At the bottom of the spreadsheet sits a column, polite but lethal, headed renew. Last month we struck off a firm we had used for nine years. Lovely people, always a pleasure on the phone. They had simply stopped delivering what they said they would, when they said they would, and in business that is the only sentence that matters.

I mention the spreadsheet because this week the Labour Party all but handed Andy Burnham the keys to Downing Street, 322 nominations from 403 MPs, nobody else standing, coronation booked for the 20th. And my first thought was not tax, nor growth, nor what the gilt market would make of it all. My first thought was that the new Prime Minister is about to inherit the worst delivery record in the national ledger, and every business owner in Britain knows exactly which line it is.

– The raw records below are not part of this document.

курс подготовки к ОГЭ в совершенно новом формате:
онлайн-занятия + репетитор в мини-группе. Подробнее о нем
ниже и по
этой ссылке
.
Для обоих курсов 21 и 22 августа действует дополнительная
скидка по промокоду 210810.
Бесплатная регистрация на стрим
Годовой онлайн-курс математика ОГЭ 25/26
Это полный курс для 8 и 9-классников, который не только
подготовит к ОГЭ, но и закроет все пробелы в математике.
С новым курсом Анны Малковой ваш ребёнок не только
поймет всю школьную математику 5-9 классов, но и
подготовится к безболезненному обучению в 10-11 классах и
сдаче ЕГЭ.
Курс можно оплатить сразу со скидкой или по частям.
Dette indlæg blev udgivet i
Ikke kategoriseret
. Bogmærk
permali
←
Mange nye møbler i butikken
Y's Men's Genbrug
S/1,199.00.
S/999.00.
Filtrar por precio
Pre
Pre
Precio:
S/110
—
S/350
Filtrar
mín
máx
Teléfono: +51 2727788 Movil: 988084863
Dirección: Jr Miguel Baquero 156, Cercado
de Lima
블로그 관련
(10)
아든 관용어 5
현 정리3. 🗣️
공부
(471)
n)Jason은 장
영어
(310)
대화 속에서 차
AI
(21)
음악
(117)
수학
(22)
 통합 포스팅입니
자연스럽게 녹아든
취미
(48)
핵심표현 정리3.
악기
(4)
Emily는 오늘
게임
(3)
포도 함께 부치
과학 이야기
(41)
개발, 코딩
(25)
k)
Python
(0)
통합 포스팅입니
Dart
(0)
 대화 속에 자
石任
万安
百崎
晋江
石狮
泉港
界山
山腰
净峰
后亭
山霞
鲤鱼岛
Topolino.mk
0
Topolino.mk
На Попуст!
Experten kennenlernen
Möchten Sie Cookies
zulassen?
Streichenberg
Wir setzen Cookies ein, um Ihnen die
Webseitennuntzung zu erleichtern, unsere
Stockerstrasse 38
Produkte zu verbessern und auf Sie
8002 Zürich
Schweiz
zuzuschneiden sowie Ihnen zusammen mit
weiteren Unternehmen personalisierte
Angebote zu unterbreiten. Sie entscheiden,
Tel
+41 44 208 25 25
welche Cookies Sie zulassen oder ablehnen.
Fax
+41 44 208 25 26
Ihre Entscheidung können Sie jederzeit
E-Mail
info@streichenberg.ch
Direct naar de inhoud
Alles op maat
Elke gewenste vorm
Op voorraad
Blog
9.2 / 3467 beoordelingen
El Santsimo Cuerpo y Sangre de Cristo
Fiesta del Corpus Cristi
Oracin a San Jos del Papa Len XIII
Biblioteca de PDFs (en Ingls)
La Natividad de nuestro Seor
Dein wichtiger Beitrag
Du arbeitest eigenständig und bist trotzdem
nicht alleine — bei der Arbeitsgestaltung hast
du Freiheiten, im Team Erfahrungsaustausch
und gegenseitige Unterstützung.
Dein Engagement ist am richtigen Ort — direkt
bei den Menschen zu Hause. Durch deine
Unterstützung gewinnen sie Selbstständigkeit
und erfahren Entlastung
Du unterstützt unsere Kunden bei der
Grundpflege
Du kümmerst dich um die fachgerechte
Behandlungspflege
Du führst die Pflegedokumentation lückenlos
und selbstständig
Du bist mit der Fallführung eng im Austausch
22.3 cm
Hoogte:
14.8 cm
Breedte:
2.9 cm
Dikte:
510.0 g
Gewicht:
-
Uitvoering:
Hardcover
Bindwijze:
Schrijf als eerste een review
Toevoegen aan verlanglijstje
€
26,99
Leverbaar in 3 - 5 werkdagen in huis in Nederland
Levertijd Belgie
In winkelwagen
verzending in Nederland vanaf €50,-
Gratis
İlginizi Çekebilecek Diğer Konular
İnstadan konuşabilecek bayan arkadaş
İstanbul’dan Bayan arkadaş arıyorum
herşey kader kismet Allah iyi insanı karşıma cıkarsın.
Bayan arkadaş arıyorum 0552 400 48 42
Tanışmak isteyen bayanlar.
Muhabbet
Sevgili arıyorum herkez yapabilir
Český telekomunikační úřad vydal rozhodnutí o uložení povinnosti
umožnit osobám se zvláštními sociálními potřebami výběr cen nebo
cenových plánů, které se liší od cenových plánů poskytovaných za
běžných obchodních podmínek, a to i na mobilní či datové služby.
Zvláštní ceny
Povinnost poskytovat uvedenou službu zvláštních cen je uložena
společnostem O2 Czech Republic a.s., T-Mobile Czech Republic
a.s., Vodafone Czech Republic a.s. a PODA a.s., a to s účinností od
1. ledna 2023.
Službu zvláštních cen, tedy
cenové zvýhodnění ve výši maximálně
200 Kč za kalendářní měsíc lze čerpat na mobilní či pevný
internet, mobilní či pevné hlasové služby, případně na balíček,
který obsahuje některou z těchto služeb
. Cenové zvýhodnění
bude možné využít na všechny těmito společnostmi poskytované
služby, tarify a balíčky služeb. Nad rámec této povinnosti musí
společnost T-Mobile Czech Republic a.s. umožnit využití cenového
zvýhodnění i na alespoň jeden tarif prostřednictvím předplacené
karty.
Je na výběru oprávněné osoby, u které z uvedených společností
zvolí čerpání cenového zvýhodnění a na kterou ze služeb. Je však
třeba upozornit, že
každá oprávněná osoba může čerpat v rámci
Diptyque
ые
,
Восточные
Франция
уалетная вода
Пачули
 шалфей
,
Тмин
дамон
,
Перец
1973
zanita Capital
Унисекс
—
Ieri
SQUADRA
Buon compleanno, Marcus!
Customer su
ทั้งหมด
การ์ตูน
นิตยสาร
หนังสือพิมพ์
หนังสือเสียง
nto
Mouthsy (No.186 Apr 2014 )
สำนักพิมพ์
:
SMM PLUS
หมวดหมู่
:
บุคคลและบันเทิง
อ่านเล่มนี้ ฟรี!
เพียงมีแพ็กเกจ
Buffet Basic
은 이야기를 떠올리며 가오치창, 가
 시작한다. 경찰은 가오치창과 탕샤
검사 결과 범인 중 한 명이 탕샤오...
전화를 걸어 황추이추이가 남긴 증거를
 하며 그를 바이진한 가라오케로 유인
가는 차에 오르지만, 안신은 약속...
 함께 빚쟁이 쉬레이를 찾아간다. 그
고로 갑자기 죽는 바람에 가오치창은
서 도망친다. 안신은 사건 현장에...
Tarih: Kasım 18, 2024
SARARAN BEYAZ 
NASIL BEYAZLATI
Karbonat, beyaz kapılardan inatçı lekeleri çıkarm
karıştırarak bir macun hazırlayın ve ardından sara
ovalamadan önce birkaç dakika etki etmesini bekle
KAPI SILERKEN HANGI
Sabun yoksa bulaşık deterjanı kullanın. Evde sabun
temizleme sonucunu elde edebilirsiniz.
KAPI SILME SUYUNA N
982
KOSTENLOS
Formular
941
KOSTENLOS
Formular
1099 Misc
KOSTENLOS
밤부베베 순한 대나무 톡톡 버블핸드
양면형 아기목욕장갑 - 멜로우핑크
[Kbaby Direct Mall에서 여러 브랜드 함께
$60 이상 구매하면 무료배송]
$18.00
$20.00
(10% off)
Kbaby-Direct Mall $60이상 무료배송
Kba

Because Westminster, viewed from the customer’s end, is the worst contractor in Britain. It quotes in years, invoices in inquiries and delivers in apologies. And the oldest job in its ledger was booked on 15 April 1989, when 97 Liverpool supporters went to a football match and did not come home, and the state spent the following decades doctoring statements, briefing lies and blaming the bereaved.

I remember, as though it was yesterday, watching Andy Burnham speak at Anfield at the 20th anniversary memorial in April 2009. A Cabinet minister, an Evertonian, sent to represent a Labour government that had managed twelve years in office without lifting a finger on Hillsborough. The Kop interrupted him with a chant of justice for the 96, as the number then stood, and booed him, and he stood there and took every second of it. Then he did something almost unheard of in his trade: he went back to London and acted. Full disclosure of documents. The Hillsborough Independent Panel. The 2012 report, the quashed inquests, the 2016 verdict that the supporters were unlawfully killed. In 2017 he put the first Hillsborough Law before the Commons, and it died on the order paper when the election was called and Manchester claimed him.

Enter Sir Keir Starmer, Arsenal fan and former Director of Public Prosecutions, who stood in Liverpool and promised a Hillsborough Law, with a full duty of candour on public officials, before the 36th anniversary of the disaster. April 2025 came and went without it. The bill limped into Parliament that September, was delayed twice while officials fussed over carve-outs for the intelligence services, and had to be carried over into a new session entirely. As of this week it sits at report stage in the Commons, thirty-seven years after the event it is named for. Score that against any supplier review you like. Delivery against promise: nil.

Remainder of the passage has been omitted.